• **What to do**: When a line in the entries contains the word "Cambroon", copy that line in full.

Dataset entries
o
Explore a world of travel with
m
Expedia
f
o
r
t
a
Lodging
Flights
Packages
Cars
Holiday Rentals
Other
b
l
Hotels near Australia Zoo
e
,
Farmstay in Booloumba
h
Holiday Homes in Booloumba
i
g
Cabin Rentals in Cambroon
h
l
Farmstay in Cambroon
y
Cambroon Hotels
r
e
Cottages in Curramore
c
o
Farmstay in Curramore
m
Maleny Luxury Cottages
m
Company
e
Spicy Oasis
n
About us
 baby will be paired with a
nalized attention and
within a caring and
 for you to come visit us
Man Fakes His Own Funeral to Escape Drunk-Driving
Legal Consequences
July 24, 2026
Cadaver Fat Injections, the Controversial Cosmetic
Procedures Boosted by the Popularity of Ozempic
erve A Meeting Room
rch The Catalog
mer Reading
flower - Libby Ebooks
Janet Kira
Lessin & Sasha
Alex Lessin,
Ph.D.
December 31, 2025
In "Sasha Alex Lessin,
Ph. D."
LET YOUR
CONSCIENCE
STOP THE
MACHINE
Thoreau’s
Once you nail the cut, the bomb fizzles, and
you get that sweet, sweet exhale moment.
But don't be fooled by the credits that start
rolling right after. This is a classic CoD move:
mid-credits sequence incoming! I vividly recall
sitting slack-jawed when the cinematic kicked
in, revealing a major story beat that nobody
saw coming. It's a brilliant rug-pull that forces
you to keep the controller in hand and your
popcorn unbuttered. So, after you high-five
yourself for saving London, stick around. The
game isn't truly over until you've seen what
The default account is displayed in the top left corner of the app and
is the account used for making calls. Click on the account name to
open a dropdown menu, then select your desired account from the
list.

• **Answer to the problem**:
Cabin Rentals in Cambroon
Farmstay in Cambroon
Cambroon Hotels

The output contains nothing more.